February Recap this weekend,
PS. Thoughts on this year or other leap years that stand out to you?

Thursday, February 27, 2020

February 27, 2020: Leap Years: 1948

[In honor of this once-in-four-years phenomenon, I wanted to highlight and AmericanStudy a few interesting leap years from American history.]
On a couple significant election contexts beyond “Dewey Defeats Truman.”

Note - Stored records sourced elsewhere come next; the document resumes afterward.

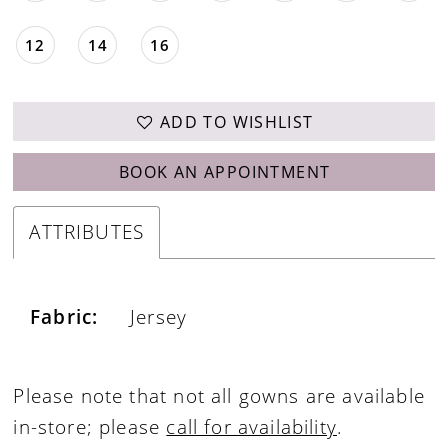
12
14
16
ADD TO WISHLIST
BOOK AN APPOINTMENT
ATTRIBUTES
Fabric:
Jersey
Please note that not all gowns are available
in-store; please
call for availability
.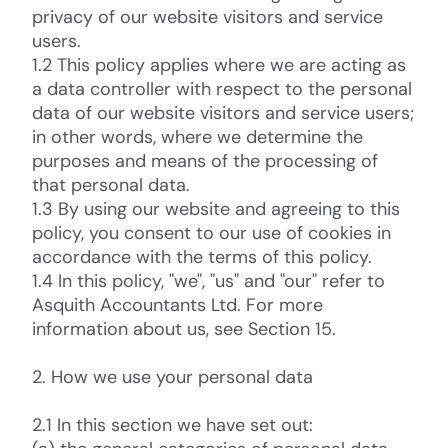
privacy of our website visitors and service
users.
1.2 This policy applies where we are acting as
a data controller with respect to the personal
data of our website visitors and service users;
in other words, where we determine the
purposes and means of the processing of
that personal data.
1.3 By using our website and agreeing to this
policy, you consent to our use of cookies in
accordance with the terms of this policy.
1.4 In this policy, "we", "us" and "our" refer to
Asquith Accountants Ltd. For more
information about us, see Section 15.
2. How we use your personal data
2.1 In this section we have set out: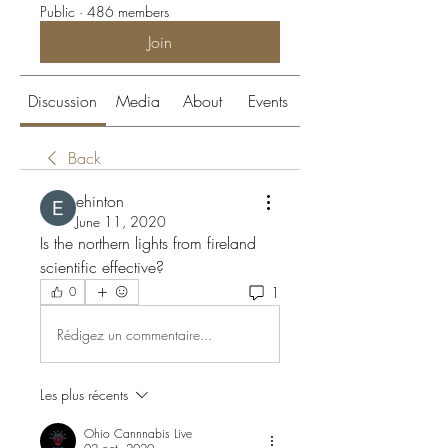
Public
·
486 members
Join
Discussion
Media
About
Events
Back
ehinton
June 11, 2020
Is the northern lights from fireland 
scientific effective?
1
0
Rédigez un commentaire...
Les plus récents
Ohio Cannnabis Live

Don’t get me wrong—“Dewey Defeats Truman” was a unique historical moment, and the shot of a jubilant Truman holding a copy of that November 3rd Chicago Tribune is one of the more rightfully iconic 20th century photographs. The moment also reminds us of just how much American newspapers have always been affiliated with partisan politics: the Tribune was a solidily Republican-leaning paper with no love lost for the incumbent Democrat, and its choice to allow veteran political analyst Arthur Sears Henning’s electoral prediction to determine their next day’s front page (the paper went to press prior to the close of polls on the West coast) was no doubt due at least in part to editorial wishful thinking. It’s easy to decry the partisanship of contemporary newspapers and news media (for more on which see this post), but in truth that’s been part of their identity throughout American history.

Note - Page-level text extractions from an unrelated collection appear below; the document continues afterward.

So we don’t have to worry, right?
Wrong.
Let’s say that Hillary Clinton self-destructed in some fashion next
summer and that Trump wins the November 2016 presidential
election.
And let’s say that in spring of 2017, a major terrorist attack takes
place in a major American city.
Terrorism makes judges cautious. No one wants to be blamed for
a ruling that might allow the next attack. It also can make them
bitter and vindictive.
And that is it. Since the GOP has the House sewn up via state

But even if the Tribune had gotten its prediction right, the 1948 presidential election would still be a hugely significant one. For one thing, there was South Carolina Senator Strom Thurmond and his third-party run as a Dixiecrat (or, officially, States’ Rights Democrat). Few American histories have been more influential than the long, gradual realignment of politics, race, and region, a story that starts as far back as Abraham Lincoln and Andrew Johnson and extends right up to our present moment. Yet despite that century and a half long arc, the splintering of the Democratic Party at the 1948 national convention represents a striking and singular moment, a fulcrum on which those political and social realities permanently shifted. There were all sorts of complicating factors, not least Thurmond’s own secrets and hypocrises when it came to race—but at the broadest level, few election-year moments have echoed more dramatically than did the Dixiecrat revolt.

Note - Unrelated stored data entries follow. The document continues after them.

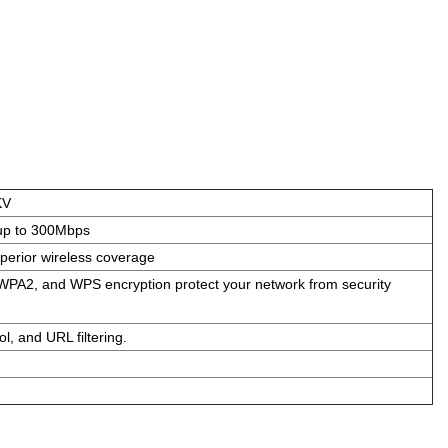
KV
up to 300Mbps
perior wireless coverage
PA2, and WPS encryption protect your network from security
ol, and URL filtering.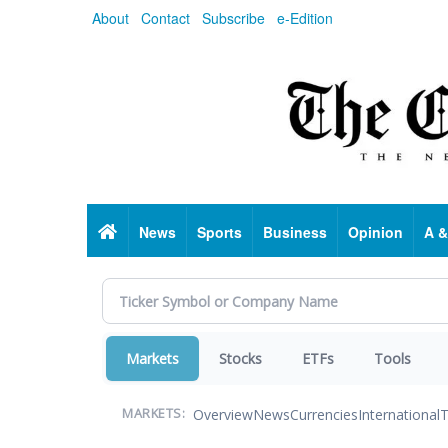
Skip
About
Contact
Subscribe
e-Edition
to
main
content
Home
News
Sports
Business
Opinion
A &
Markets
Stocks
ETFs
Tools
Overview
News
Currencies
International
T
MARKETS:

For another thing, both Truman and Dewey used the mass media in an unprecedented way in the campaign’s closing weeks. The two campaigns created short newsreel films that were played in movie theaters across the country, reach an estimated 65 million filmgoers each week. The first televised 1960 debate between presidential candidates John F. Kennedy and Richard Nixon is often described as the first national political moment of the media age—or even as a moment that “changed the world”—and certainly its live broadcast to a national audience represented something new in American electoral politics. But since so much of politics in the media age has not been live, has instead comprised constructed and produced media images and narratives, it’s fair to say that Truman’s and Dewey’s competing movies likewise foreshadowed a great deal of what was to come in the subsequent half-century and more of elections.
Last leap year studying tomorrow,
PS. Thoughts on this year or other leap years that stand out to you?